[Saved data entries]
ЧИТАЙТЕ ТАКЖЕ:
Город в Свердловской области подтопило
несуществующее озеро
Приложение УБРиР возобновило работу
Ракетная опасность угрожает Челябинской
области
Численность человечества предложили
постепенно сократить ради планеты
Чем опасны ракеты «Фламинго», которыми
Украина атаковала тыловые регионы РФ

==

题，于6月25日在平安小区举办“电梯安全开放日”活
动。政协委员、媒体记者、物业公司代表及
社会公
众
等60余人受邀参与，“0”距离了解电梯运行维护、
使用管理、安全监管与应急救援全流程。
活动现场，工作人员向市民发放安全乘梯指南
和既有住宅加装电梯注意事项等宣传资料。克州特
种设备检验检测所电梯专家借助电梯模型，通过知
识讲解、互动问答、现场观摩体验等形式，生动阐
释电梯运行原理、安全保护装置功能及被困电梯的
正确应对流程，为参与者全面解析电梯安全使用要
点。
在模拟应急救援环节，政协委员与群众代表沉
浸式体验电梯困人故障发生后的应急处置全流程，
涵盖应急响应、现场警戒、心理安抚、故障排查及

**WORK ORDER**
Exactly how many lines of the records above contain "области"? Please state only the number.

**ANSWER BOX**
2